A report released by the Minerals Council of Australia (MCA) projects the mining sector will need to employ 86,000 more workers, from 128,000 in 2008 to 215,000 in 2020, an increase of 68%.
The report, prepared for the MCA by Simon Molloy and Dr Yan Tan, projects the demand for labour in the minerals sector for nine major commodities in Australia from 2008 to 2020.
The labour demand projections are based on mineral output projections for the major commodities to 2020, supplied by Access Economics.
The report also projects levels of employment for the major occupational categories to 2020, enabling a comparison of the increase in projected demand for labour by occupation with the total size of employment in the corresponding occupational categories Australia-wide in 2020.
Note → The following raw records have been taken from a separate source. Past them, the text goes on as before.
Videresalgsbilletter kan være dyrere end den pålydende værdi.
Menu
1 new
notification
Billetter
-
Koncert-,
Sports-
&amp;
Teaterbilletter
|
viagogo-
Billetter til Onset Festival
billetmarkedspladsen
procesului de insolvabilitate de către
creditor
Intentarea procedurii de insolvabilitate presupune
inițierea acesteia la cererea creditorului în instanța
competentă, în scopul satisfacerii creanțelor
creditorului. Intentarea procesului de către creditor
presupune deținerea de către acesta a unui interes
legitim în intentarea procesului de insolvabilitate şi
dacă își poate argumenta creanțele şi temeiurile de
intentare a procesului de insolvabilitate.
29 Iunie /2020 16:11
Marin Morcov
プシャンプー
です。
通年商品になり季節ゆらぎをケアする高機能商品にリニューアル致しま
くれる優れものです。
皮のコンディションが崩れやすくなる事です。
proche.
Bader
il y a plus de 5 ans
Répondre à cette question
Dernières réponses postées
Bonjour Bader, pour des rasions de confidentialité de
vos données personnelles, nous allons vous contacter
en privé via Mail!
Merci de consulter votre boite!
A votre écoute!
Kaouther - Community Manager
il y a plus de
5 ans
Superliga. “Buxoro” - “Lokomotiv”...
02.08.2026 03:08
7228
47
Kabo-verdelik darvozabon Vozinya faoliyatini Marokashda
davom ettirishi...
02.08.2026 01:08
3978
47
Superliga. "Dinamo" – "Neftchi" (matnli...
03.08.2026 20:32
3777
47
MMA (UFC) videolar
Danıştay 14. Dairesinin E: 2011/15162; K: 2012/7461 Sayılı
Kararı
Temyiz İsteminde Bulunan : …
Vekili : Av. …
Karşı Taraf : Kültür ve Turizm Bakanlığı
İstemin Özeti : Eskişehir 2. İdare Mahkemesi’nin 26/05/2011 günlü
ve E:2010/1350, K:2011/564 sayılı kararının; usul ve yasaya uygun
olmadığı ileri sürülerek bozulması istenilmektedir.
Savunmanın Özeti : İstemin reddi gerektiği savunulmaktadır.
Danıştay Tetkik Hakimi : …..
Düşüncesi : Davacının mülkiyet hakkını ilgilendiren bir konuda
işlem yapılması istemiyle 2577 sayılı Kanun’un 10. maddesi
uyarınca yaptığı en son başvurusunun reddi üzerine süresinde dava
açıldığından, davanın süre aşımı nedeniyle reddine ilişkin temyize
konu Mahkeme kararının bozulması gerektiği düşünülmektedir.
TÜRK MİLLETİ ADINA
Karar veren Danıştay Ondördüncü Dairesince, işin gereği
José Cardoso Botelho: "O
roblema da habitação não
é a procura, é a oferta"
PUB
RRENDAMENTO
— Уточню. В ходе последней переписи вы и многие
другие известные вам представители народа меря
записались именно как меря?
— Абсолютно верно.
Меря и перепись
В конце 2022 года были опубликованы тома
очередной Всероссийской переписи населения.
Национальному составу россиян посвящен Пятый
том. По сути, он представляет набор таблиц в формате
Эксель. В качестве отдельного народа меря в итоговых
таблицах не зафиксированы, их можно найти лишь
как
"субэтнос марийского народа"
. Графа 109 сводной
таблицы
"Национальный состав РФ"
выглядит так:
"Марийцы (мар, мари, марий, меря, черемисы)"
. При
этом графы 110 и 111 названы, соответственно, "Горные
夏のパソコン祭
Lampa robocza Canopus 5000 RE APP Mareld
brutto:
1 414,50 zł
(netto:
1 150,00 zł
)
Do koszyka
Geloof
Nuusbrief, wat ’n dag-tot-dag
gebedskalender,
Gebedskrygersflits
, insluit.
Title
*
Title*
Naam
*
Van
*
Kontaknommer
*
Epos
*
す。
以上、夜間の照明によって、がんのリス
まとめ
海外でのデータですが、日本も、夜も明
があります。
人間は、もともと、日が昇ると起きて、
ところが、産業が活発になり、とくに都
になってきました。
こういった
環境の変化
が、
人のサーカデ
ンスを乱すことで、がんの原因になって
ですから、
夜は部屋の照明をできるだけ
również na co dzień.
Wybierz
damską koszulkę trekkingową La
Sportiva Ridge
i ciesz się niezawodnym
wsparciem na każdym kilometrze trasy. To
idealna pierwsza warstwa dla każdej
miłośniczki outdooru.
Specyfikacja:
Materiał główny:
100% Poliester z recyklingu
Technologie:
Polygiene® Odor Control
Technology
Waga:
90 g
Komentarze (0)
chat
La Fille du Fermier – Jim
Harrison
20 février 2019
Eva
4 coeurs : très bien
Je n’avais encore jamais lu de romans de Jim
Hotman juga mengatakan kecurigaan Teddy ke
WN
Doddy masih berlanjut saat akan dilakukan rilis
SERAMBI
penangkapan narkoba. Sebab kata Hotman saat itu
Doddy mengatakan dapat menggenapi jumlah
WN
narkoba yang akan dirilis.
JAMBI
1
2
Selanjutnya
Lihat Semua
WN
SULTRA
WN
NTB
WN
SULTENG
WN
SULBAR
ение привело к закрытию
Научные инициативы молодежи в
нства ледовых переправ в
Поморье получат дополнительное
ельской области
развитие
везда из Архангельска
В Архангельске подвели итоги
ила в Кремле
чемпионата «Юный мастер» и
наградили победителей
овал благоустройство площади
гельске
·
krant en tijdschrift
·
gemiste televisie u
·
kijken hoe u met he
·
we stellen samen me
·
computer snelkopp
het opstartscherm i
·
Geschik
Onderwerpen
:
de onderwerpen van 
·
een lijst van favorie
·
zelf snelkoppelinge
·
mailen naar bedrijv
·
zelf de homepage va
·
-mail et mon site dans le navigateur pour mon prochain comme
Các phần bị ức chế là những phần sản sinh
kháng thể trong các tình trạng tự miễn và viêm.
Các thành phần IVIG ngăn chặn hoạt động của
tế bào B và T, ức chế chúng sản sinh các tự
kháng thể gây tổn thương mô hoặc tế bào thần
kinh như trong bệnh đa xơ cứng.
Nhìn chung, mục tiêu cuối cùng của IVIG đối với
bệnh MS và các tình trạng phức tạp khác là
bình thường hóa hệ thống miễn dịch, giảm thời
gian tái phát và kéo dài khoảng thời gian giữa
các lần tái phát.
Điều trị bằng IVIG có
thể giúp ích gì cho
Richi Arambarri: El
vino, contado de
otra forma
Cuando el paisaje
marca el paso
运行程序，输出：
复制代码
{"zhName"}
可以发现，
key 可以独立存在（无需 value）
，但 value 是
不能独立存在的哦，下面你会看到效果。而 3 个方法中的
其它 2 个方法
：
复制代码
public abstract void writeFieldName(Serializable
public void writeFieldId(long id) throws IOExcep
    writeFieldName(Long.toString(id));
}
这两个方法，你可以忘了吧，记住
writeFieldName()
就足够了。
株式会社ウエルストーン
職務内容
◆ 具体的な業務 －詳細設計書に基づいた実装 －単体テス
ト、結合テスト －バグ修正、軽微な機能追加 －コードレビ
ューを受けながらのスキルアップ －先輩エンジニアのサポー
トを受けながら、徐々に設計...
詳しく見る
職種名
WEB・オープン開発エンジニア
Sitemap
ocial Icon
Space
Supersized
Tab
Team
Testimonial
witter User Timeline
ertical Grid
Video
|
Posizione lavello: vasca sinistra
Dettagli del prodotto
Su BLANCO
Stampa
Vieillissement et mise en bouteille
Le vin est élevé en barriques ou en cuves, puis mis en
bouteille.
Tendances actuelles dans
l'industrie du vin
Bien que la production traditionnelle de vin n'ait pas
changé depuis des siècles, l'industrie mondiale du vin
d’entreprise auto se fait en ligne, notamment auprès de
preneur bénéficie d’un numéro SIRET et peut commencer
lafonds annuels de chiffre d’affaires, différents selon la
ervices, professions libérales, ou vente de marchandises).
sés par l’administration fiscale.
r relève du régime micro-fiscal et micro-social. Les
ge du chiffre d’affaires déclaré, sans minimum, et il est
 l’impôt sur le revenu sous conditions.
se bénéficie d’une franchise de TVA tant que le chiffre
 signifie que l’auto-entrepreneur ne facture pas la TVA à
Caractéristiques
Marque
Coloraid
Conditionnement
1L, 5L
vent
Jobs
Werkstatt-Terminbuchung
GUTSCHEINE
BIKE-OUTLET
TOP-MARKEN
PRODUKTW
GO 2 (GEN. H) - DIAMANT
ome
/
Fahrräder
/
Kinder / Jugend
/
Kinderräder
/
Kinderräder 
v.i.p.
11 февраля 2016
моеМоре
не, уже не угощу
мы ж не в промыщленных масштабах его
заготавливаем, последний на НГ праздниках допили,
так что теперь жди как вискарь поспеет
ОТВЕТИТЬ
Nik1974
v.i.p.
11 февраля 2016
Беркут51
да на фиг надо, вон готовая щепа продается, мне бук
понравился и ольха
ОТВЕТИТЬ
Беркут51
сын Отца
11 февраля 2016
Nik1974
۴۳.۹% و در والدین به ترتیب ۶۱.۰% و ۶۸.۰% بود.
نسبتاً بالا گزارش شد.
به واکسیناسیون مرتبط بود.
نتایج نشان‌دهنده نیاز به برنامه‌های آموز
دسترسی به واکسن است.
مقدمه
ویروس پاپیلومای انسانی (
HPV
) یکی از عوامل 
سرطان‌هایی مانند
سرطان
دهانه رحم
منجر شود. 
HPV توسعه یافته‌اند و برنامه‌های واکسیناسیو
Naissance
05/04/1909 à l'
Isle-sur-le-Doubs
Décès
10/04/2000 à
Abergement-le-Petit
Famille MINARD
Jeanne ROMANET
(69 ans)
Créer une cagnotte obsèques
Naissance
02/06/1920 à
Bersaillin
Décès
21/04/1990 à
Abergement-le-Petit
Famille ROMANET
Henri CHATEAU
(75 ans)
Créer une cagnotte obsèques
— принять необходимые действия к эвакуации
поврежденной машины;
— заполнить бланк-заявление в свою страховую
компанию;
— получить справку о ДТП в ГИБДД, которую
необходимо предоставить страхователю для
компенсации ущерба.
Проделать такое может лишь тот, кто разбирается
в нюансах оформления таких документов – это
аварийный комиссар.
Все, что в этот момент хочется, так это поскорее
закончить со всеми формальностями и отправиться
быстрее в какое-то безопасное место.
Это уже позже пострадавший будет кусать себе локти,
The report projects the total number of people employed Australia-wide in nine level 1 Australian Standard Occupational Categories (ASCO) by 2020.
Of these nine categories, six groups represent the overwhelming majority of employees at Australian mines.
These groups include managers and administrators, professionals, associate professionals, tradespersons and related workers, intermediate production and transport workers, labourers and related workers.
According to the report, the economy-wide projections of these major occupational categories present the following characteristics:
The total number of persons in Australia in these six ACSO occupational categories is expected to grow by around one million persons in the 12 years to 2020 or by 15%;
The two fastest growing occupational categories in Australia, by a significant margin, are ‘managers and administrators’ and ‘associate professionals’, which are projected to grow at 36% and 28% respectively. This contrasts markedly with the national figures for the groups ‘tradespersons and related workers’, ‘intermediate production and transport workers’ and ‘labourers and related workers’, which are projected to grow at 2%, 5% and 4% respectively. According to the report, these varying relative growth rates across occupations reflect the general growth trends of the economy and its changing industry structure, for example, the relative growth of services compared with manufacturing.
The report indicated a significantly increased demand for labour in the mining sector leading up to 2020.
To achieve currently predicted increases in output and assuming no significant changes in labour productivity, the mining sector will need to employ 86,000 more workers, from 128,000 in 2008 to 215,000 in 2020, an increase of 68%.
The largest state increase, by a significant margin, will be in WA, with a projected increase of 47,700 persons or 85% growth in demand for labour. This represents a 55% share of the total national increase in demand.
By mineral commodity, the largest increases are projected to be in iron ore (20,814 persons or 106%) and coal (18,896 or 53%).
The greatest increase in the demand for labour in absolute terms by occupational category is projected to be in the ‘tradespersons’ and ‘semi-skilled workers’ categories, with these together accounting for an increase of 61,386 or 71% of the overall increase. According to the report, it is clear from the combined demand and employment projections that the occupational categories for which demand from the mineral sector is expected to grow most rapidly are those for which total economy-wide employment is projected to grow most slowly — ‘tradespersons and related workers’ and ‘intermediate production and transport workers’.
In terms of the mining industry’s capacity to attract sufficient labour there are two ways to interpret this projected outcome, according to the report.
The negative interpretation is that the pool of potential employees in these occupational categories will grow only slowly and will shrink relative to total employment and that this will make it more difficult for the mineral sector to attract the labour it needs.
Before settling on this interpretation, however, it is necessary to consider why the numbers in these categories are likely to be in relative decline.
One of the main reasons is likely to be that the demand for workers in these occupational categories is declining economy-wide.
Therefore, on a more positive interpretation, the fall in demand for these occupational categories from sectors such as manufacturing represents an opportunity for the mining industry to attract workers from these other sectors.
In addition, it must be emphasised that the total number of new workers required by the minerals sector is still relatively small compared to the total number of workers nation-wide in these occupational categories.
This interpretation implies that there is likely to be sufficient capacity in the labour market in the two key occupational categories to meet the industry labour demand.